There are too many characters and not nearly enough depth to the leads. You do not get under their skins, or, in the end, care for them. The top-notch cast tries very hard to make the at-times-cheesy dialogue, sound less cheesy. Viola Davis is broody. Michelle Rodriguez frowns a lot. Elizabeth Debicki starts off vacuous and remains vacuous. It is a pity such a great cast and their respective talents were wasted.
All the secondary plots make it hard to follow the main narrative. One cannot keep up with who is double-crossing whom. Or who shot whom and with which gun. You don’t really care that much, either.
Then, there are the incidentals. A hip flask, used in a very odd situation, is carefully placed in another odd situation? Having the dog in almost every scene only makes sense when the dog smells someone behind a closed door, in that same odd situation. The babysitter joining the gang willy-nilly?
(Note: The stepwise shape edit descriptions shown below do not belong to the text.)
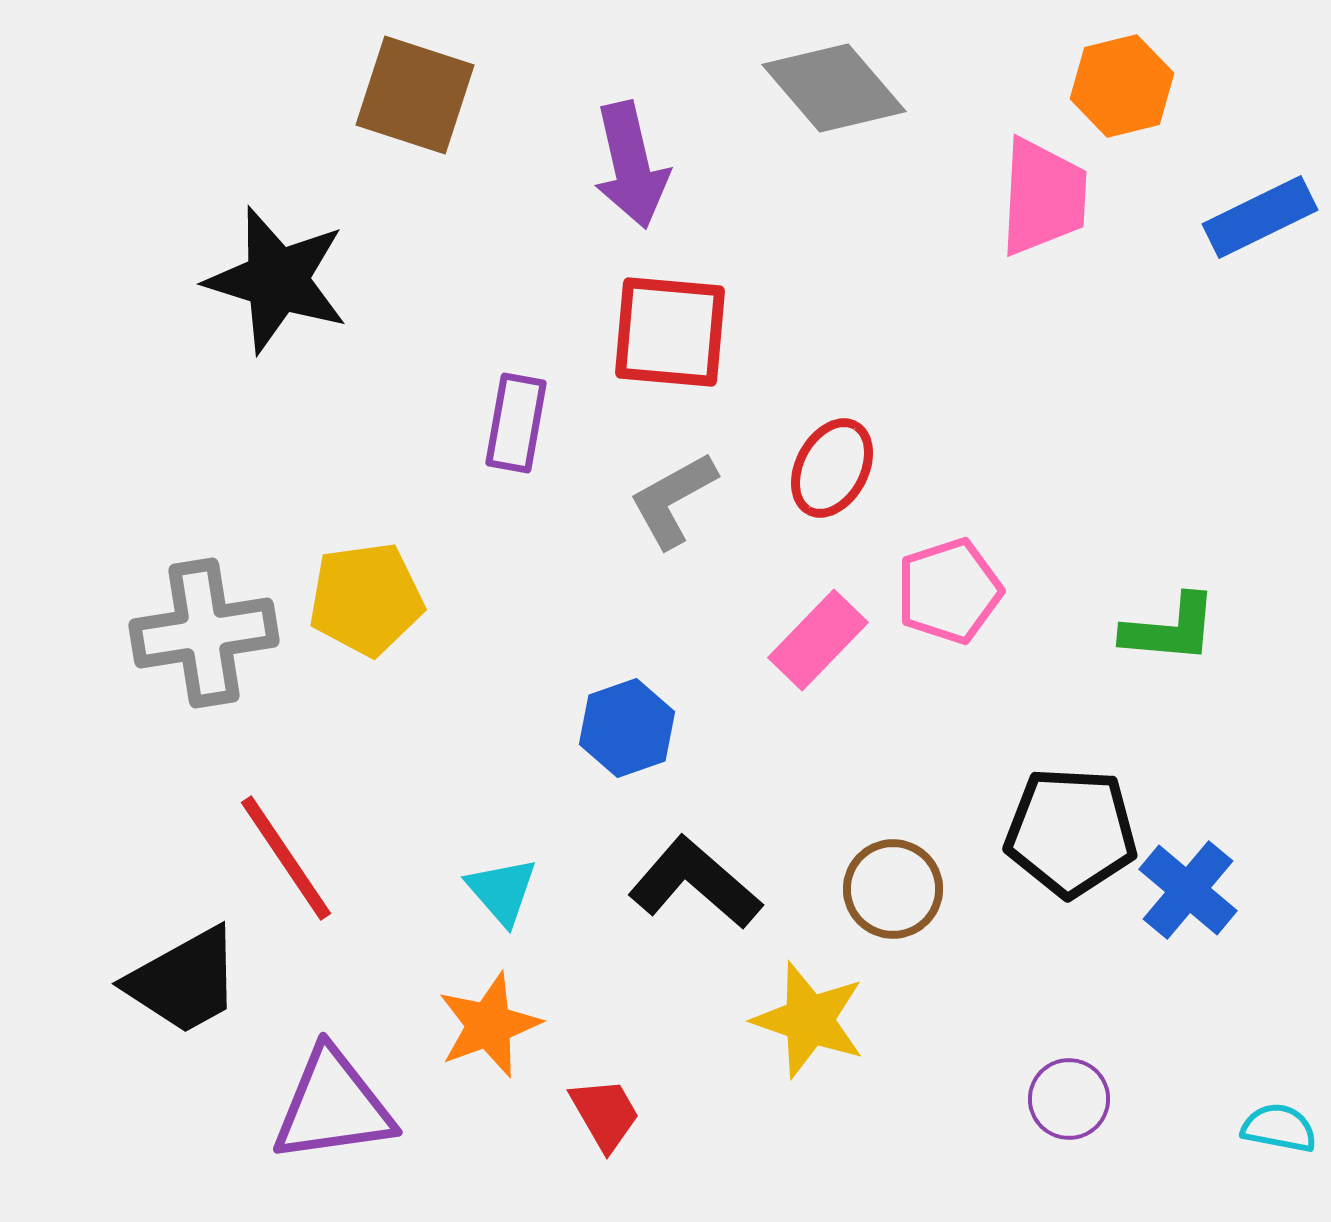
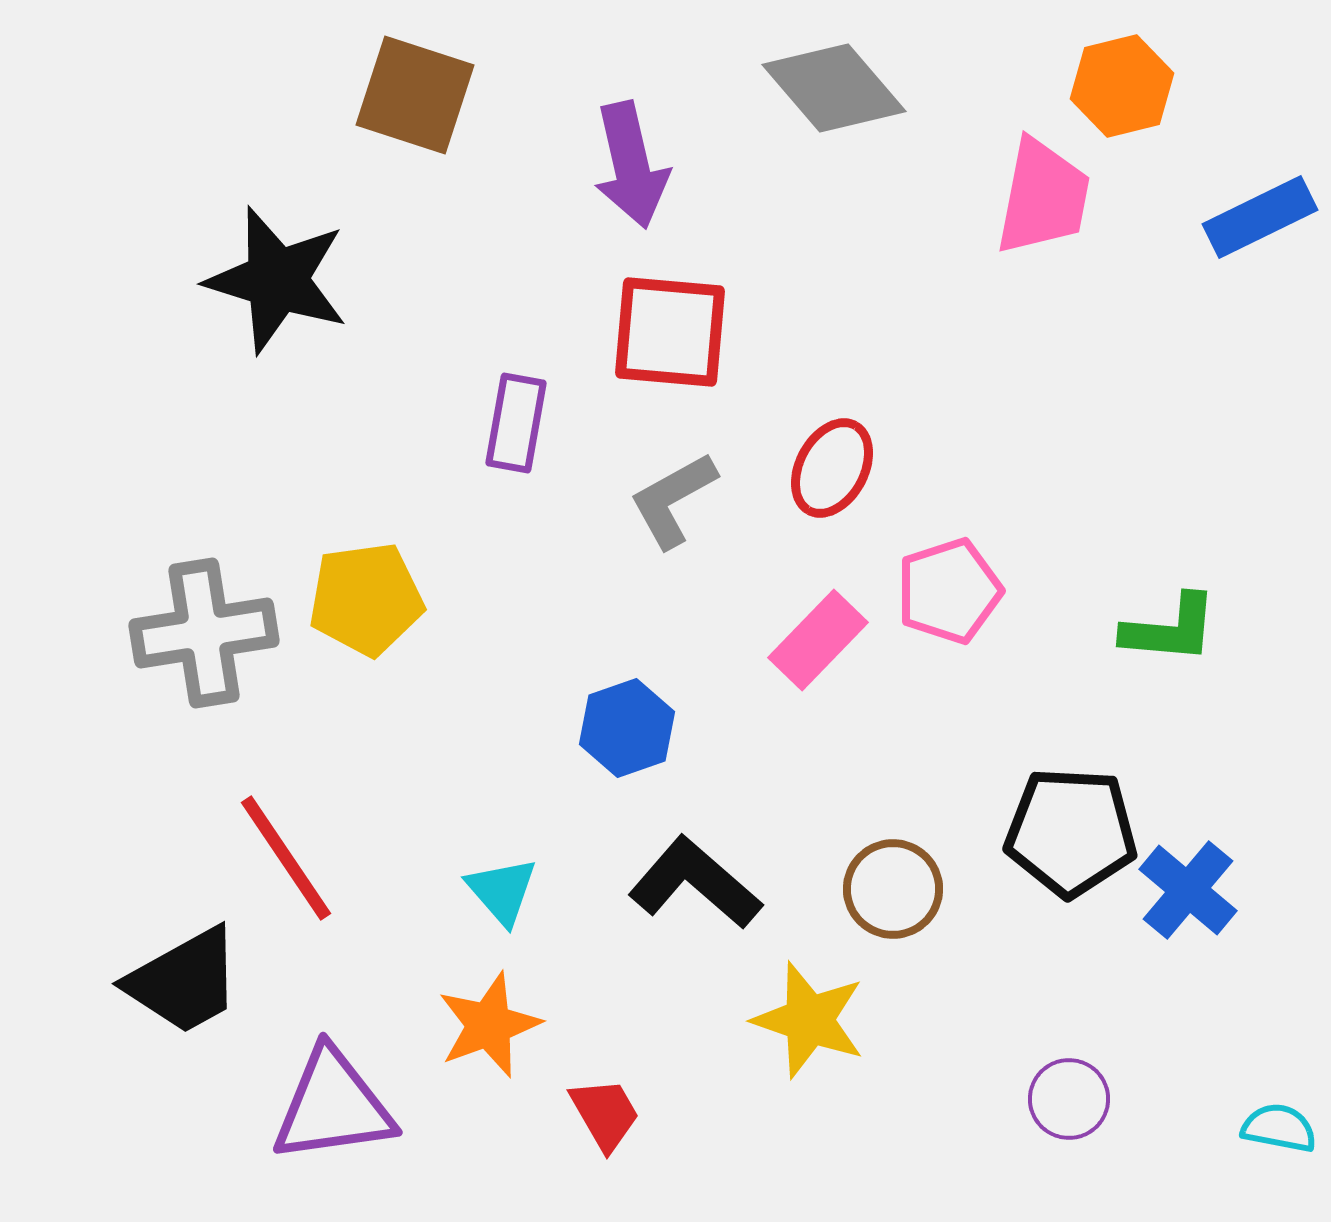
pink trapezoid: rotated 8 degrees clockwise
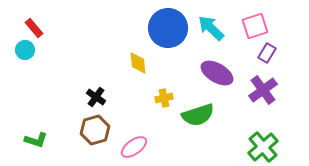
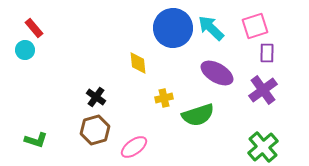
blue circle: moved 5 px right
purple rectangle: rotated 30 degrees counterclockwise
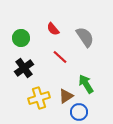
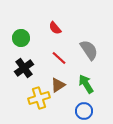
red semicircle: moved 2 px right, 1 px up
gray semicircle: moved 4 px right, 13 px down
red line: moved 1 px left, 1 px down
brown triangle: moved 8 px left, 11 px up
blue circle: moved 5 px right, 1 px up
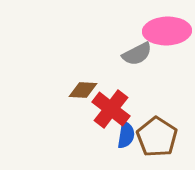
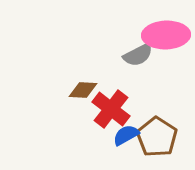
pink ellipse: moved 1 px left, 4 px down
gray semicircle: moved 1 px right, 1 px down
blue semicircle: rotated 128 degrees counterclockwise
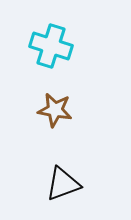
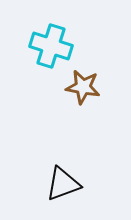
brown star: moved 28 px right, 23 px up
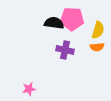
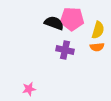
black semicircle: rotated 12 degrees clockwise
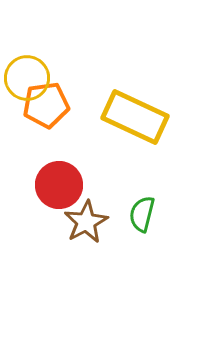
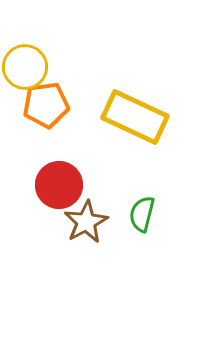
yellow circle: moved 2 px left, 11 px up
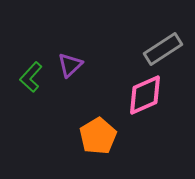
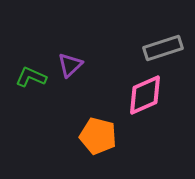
gray rectangle: moved 1 px up; rotated 15 degrees clockwise
green L-shape: rotated 72 degrees clockwise
orange pentagon: rotated 27 degrees counterclockwise
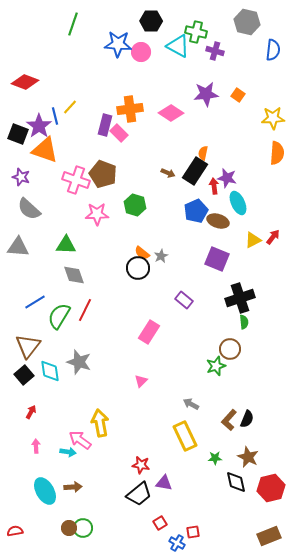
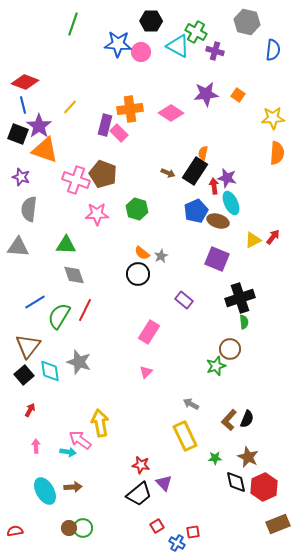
green cross at (196, 32): rotated 15 degrees clockwise
blue line at (55, 116): moved 32 px left, 11 px up
cyan ellipse at (238, 203): moved 7 px left
green hexagon at (135, 205): moved 2 px right, 4 px down
gray semicircle at (29, 209): rotated 55 degrees clockwise
black circle at (138, 268): moved 6 px down
pink triangle at (141, 381): moved 5 px right, 9 px up
red arrow at (31, 412): moved 1 px left, 2 px up
purple triangle at (164, 483): rotated 36 degrees clockwise
red hexagon at (271, 488): moved 7 px left, 1 px up; rotated 12 degrees counterclockwise
red square at (160, 523): moved 3 px left, 3 px down
brown rectangle at (269, 536): moved 9 px right, 12 px up
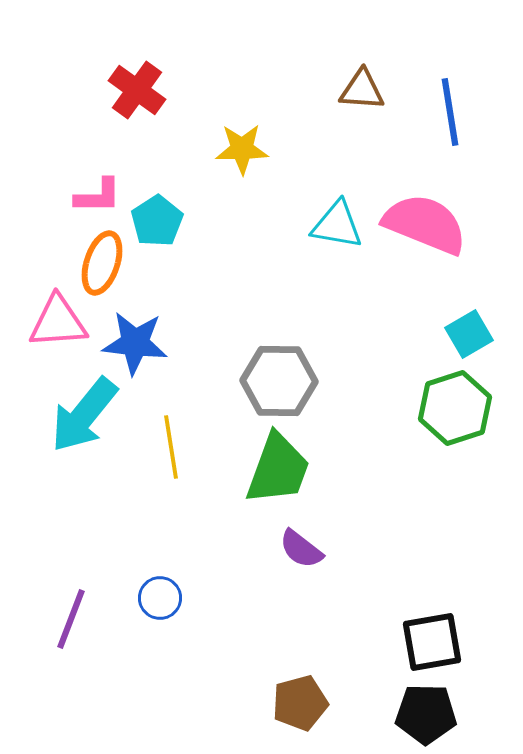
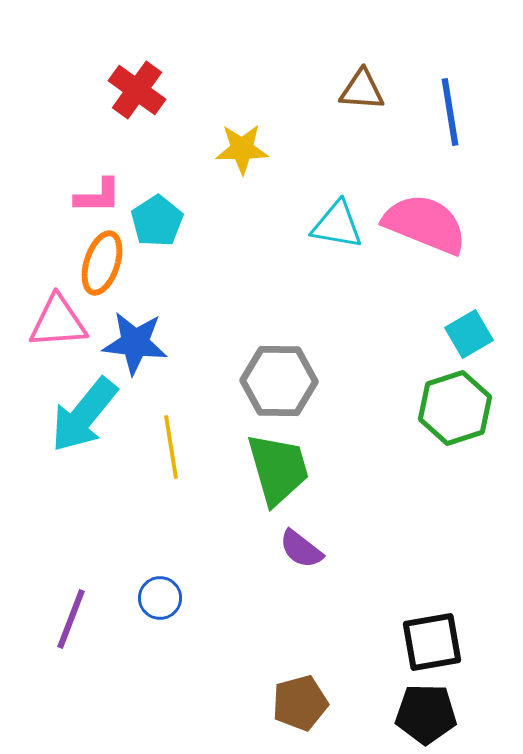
green trapezoid: rotated 36 degrees counterclockwise
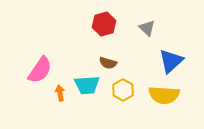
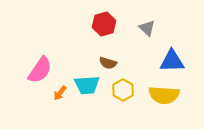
blue triangle: moved 1 px right; rotated 40 degrees clockwise
orange arrow: rotated 133 degrees counterclockwise
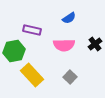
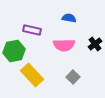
blue semicircle: rotated 136 degrees counterclockwise
gray square: moved 3 px right
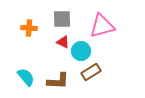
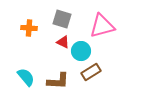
gray square: rotated 18 degrees clockwise
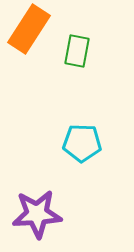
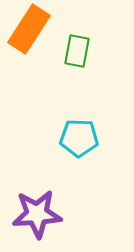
cyan pentagon: moved 3 px left, 5 px up
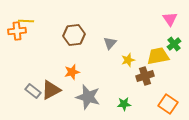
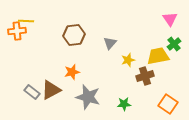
gray rectangle: moved 1 px left, 1 px down
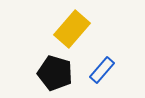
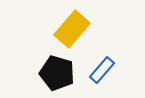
black pentagon: moved 2 px right
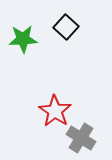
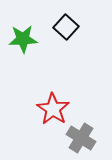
red star: moved 2 px left, 2 px up
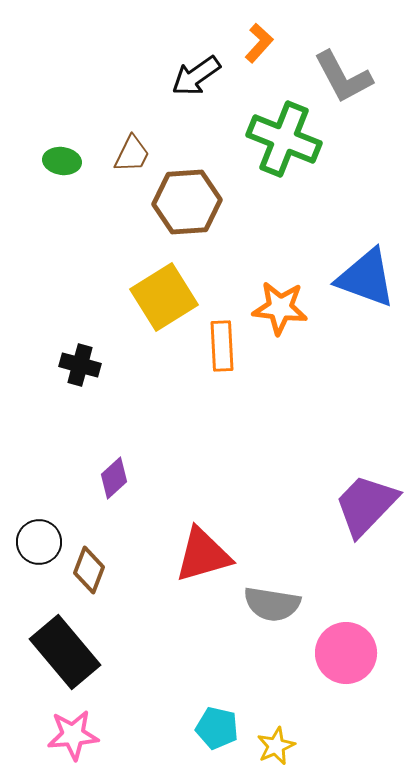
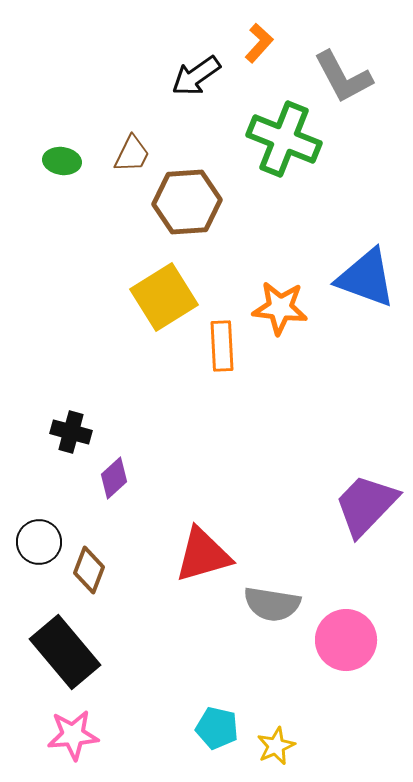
black cross: moved 9 px left, 67 px down
pink circle: moved 13 px up
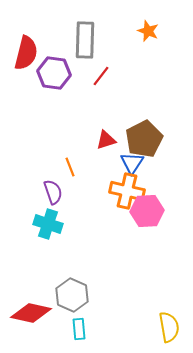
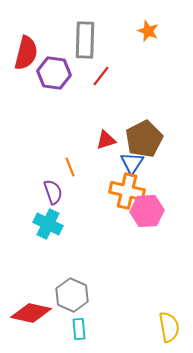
cyan cross: rotated 8 degrees clockwise
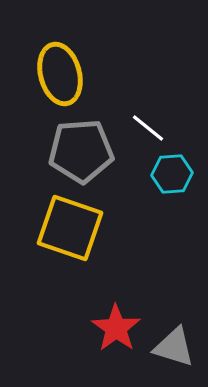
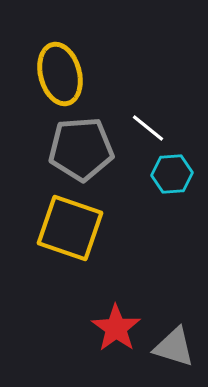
gray pentagon: moved 2 px up
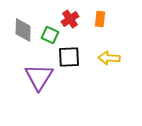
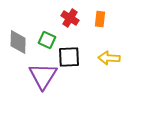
red cross: moved 1 px up; rotated 24 degrees counterclockwise
gray diamond: moved 5 px left, 12 px down
green square: moved 3 px left, 5 px down
purple triangle: moved 4 px right, 1 px up
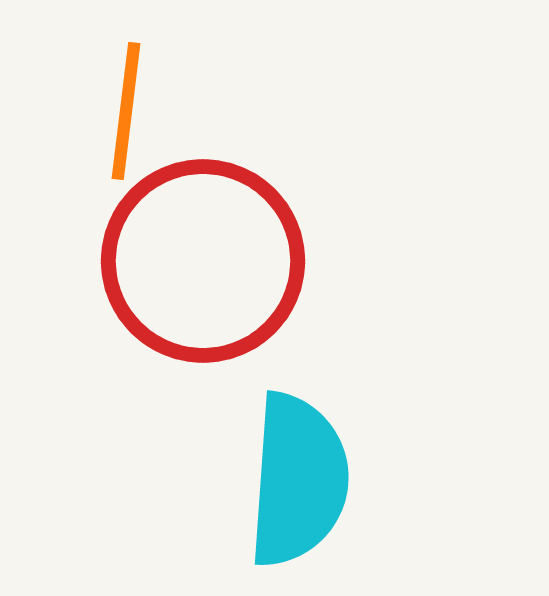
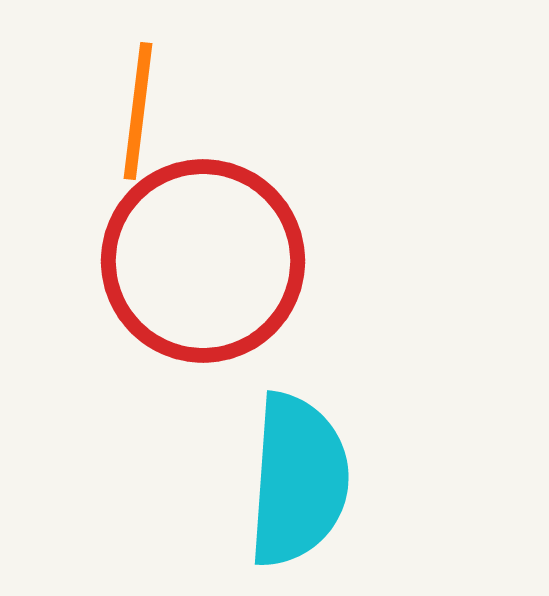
orange line: moved 12 px right
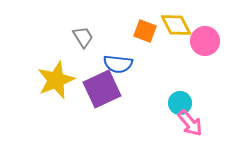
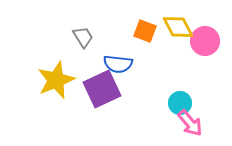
yellow diamond: moved 2 px right, 2 px down
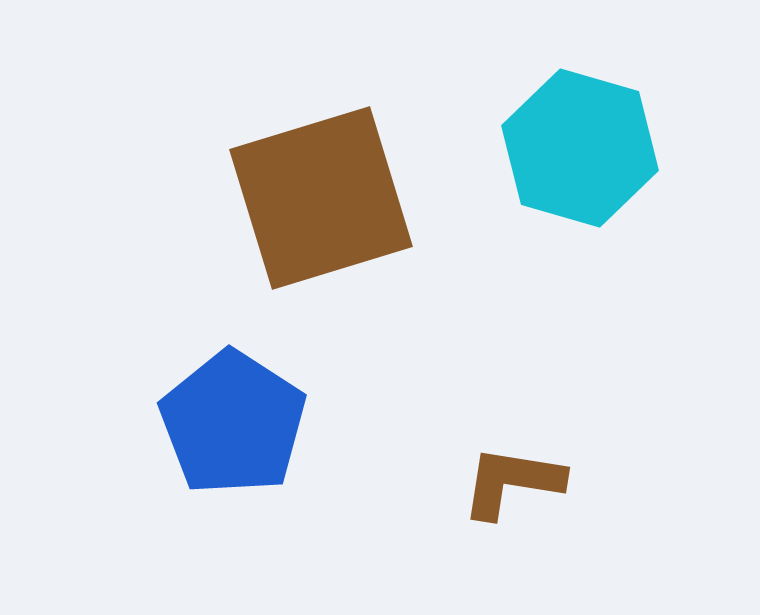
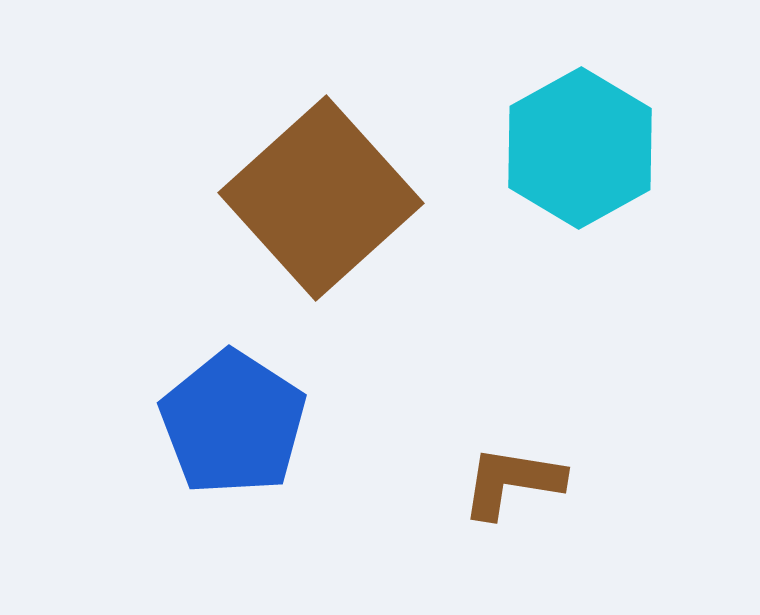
cyan hexagon: rotated 15 degrees clockwise
brown square: rotated 25 degrees counterclockwise
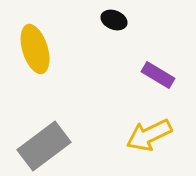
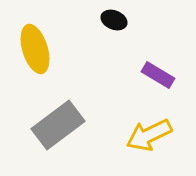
gray rectangle: moved 14 px right, 21 px up
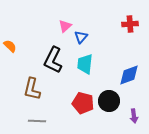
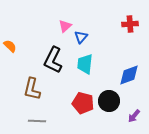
purple arrow: rotated 48 degrees clockwise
Alice (Debicki) just happens to shag an architect who can magically explain the blueprint the gang is trying to decipher? Come on.
There is one standout gritty, understated scene that could have been the basis for a much darker film. Politician-gangster Jack Mulligan (Colin Farrell) is driven from a poor section of the neighbourhood (where he has just launched some BS scheme) to his glitzy house in a richer part of the hood. The camera is placed on the hood of the car. In the frame, you have half of the car, half of the changing surroundings. You hear the fight inside the car, though, from start to finish. Jack is tired of the racketeering, of the struggle to keep appearances up. His wife settles the argument. She tells him to man up in no uncertain terms. Where he was angry and defiant when he got into the car, he is defeated when he gets out.
Widows is a methodically thought-out blueprint, but with no beating heart. Why it scores 91% on Rotten Tomatoes is beyond me.